Berikut Muhammad bin Husein menjawabnya, seperti yang dikutip al-Ajurri dalam kitab Akhlaqul ‘Ulama.

“Ia adalah orang yang tujuan dari menuntut ilmunya demi kebanggaan dan pamer belaka. Juga demi debat dan adu argumentasi saja. Dengan ilmu yang dimilikinya, ia makan harta orang-orang kaya. Dengannya pula, ia dekati para penguasa demi mendapatkan dunia. Secara lahir, ia tampak sebagai seorang ulama, namun budi pekertinya tak jauh beda dengan para berandal yang dungu dan tak berakal. Sungguh, ia adalah musibah bagi orang yang tak mengenalinya. Lisannya lisan ulama, tapi perbuatannya tak jauh beda dengan para begundal yang bebal.”
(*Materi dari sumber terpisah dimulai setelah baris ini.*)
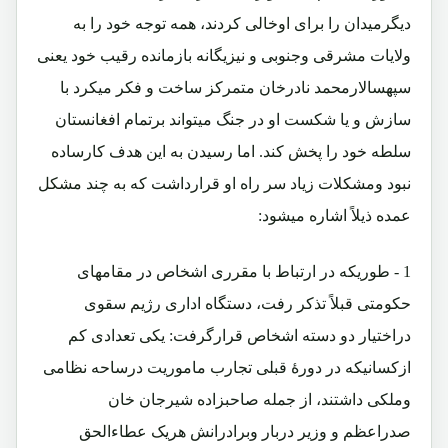
دیگرمیدان را برای اوخالی کردند، همه توجه خود را به
ولایات مشرقی وجنوبی و نیزیگانه بازمانده رقیب خود یعنی
سپهسالارمحمد نادرخان متمرکز ساخت و فکر میکرد با
سازش و یا شکست او در جنگ میتواند برتمام افغانستان
سلطه خود را پخش کند. اما رسیدن به این هدف کارساده
نبود ومشکلات زیاد سر راه او قرارداشت که به چند مشکل
عمده ذیلاً اشاره میشود:
1 - طوریکه در ارتباط با مقرری اشخاص در مقامهای
حکومتی قبلاً تذکر رفت، دستگاه اداری رژیم سقوی
دراختیار دو دسته اشخاص قرارگرفت: یکی تعدادی کم
ازکسانیکه در دورۀ قبلی تجارب ماموریت درساحه نظامی
وملکی داشتند، از جمله صاحبزاده شیرجان خان
صدراعظم و وزیر دربار وبرادرانش هریک عطاءالحق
Bahkan secara lebih eksplisit, Wahb bin Munabbih menjelaskan, sebagaimana diungkap al-Ajurri, “Ia mendalami ilmu bukan karena ingin mendakwahkan agama, dan mempelajari ilmu bukan karena ingin mengamalkannya. Ia orang yang gemar menjual akhirat demi dunianya. Ia adalah serigala berbulu domba yang kerjaannya hanyalah meminum dan memakan yang haram. Jika berurusan dengan utang, ia adalah lintah darat terkejam yang pernah ada. Salatnya panjang dan bajunya putih, tapi ia tak malu untuk mengeruk harta anak yatim dan janda.”

Sungguh, benarlah apa yang disabdakan baginda nabi berikut ini,

يَكُوْنُ فِي آخِرِ الزَّمَانِ عُبَّادٌ جُهَّالٌ ، وَعُلَمَاءُ فُسَّاقٌ

Pada akhir zaman nanti akan bermunculan ahli-ahli ibadah yang tidak berilmu dan ulama-ulama yang fasik” (HR. al-Ajurri. Syaikh al-Albani mendaifkan hadis ini).

Untuk itu, di bawah ini disebutkan kriteria seorang ulama jahat, seperti yang dinukilkan dari kitab Akhlaqul ‘Ulama karya Abu Bakar al-Ajurri, pada halaman 89 sampai 92 dengan sedikit perubahan.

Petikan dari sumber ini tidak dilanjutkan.